Y a decir verdad, el compositor cubano Manuel Corona no se queda atrás en sus habilidad negociadora en la bolsa de valores del corazón, como lo demuestra en su bolero “Falsaria”:
“Conque te vendes, ¡eh! Noticia grata,
No por eso te odio ni te desprecio;
Aunque tengo poco oro y poca plata,
En materia de compras soy un necio;
Espero a que te pongas más barata,
Sé que algún día bajarás de precio”.
La pérdida cuando se acaba el amor.
Pero nada hay definitivo, y hasta el amor se acaba, según cantó José José.

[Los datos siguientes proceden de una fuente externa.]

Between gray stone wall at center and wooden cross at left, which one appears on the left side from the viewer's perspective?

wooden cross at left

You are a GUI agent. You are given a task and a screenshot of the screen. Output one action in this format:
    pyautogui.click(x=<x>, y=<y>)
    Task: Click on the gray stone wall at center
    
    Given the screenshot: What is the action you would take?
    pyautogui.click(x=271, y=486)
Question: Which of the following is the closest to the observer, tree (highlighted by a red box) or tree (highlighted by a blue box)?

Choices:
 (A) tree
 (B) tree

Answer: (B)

De modo que cuando empieza a languidecer, puede decirse que comienza el desamor. Esa erosión del sentimiento es el epítome del desamor, pues implica que alguna vez hubo amor de verdad, sin artificios, sin apuestas, sin pagos al portador. Quizá por ello es más triste su fin. Sin pretender afirmar con Sócrates, que “el amor más acalorado, tiene el fin más frío”, me inclino a pensar que los amores sanguíneos son más proclives al desamor, toda vez que requieren mantener el motor encendido en altas revoluciones para darle estabilidad al vuelo y no entrar en barrena.

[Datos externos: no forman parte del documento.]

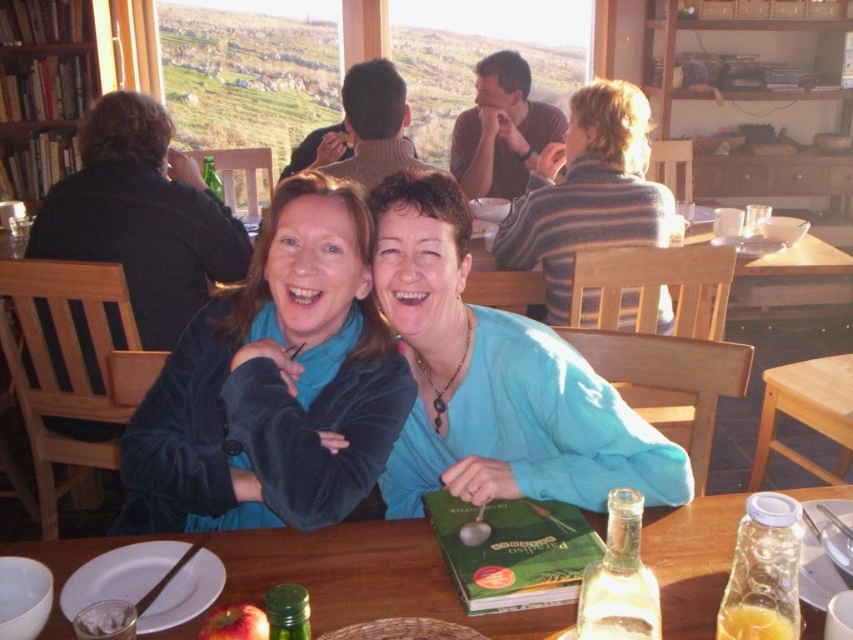 Question: Is blue fabric shirt at center positioned behind wooden bookshelf at upper left?

Choices:
 (A) no
 (B) yes

Answer: (A)

Question: Which point is farther to the camera?

Choices:
 (A) (314, 324)
 (B) (579, 204)
 (C) (250, 620)

Answer: (B)

Question: Is velvet blue sweater at center below striped sweater at center?

Choices:
 (A) yes
 (B) no

Answer: (A)

Question: Among these points, which one is farthest from the camera?

Choices:
 (A) (253, 595)
 (B) (339, 429)

Answer: (B)

Question: From the image, what is the correct spatial relationship of velvet blue sweater at center in relation to wooden table at lower center?

Choices:
 (A) below
 (B) above

Answer: (B)

Question: Which point is closer to the camera?

Choices:
 (A) velvet blue sweater at center
 (B) wooden table at lower center
 (C) wooden bookshelf at upper left
 (D) blue fabric shirt at center

Answer: (B)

En cualquier caso, parece seguro que la mujer es más leal frente al desamor. Más valiente y directa al encararlo. En tal sentido, la compositora mexicana Consuelo Velázquez nos da una muestra de su franqueza:
“Perdona mi franqueza que tal vez juzgues descaro,
Yo sé que voy a herirte por decirte lo que siento.
Espero que comprendas que es mejor que hablemos claro,
Debemos separarnos porque amor ya no te tengo”.
Tengo la impresión de que el hombre asume una posición más nihilista frente al desamor, lo acepta como un destino inexorable. Suele afirmarse que somos más fuertes que las mujeres para aceptar el fracaso amoroso. Ciertamente no. Y así lo suelta al desgaire el compositor cubano Orlando de la Rosa. Sin embargo, en la voz del cartagenero Bob Toledo, cuya vida fue tormentosa y con trágico final, el bolero adquiere tintes dramáticos:
“No vale la pena,
Sufrir en la vida si todo se acaba,
Si todo se va; tanto sufrimiento,
Tantas decepciones,
No vale la pena tanto padecer. (…)
Después que toda mi esperanza la cifré en tu amor”.
Total, “si me hubieras querido, ya me hubiera olvidado, de tu querer”. No lo digo yo, lo dijo Ricardo García Perdomo, otro gran compositor cubano, como corresponde. Y eso es todo lo que tenía que decir acerca del desamor.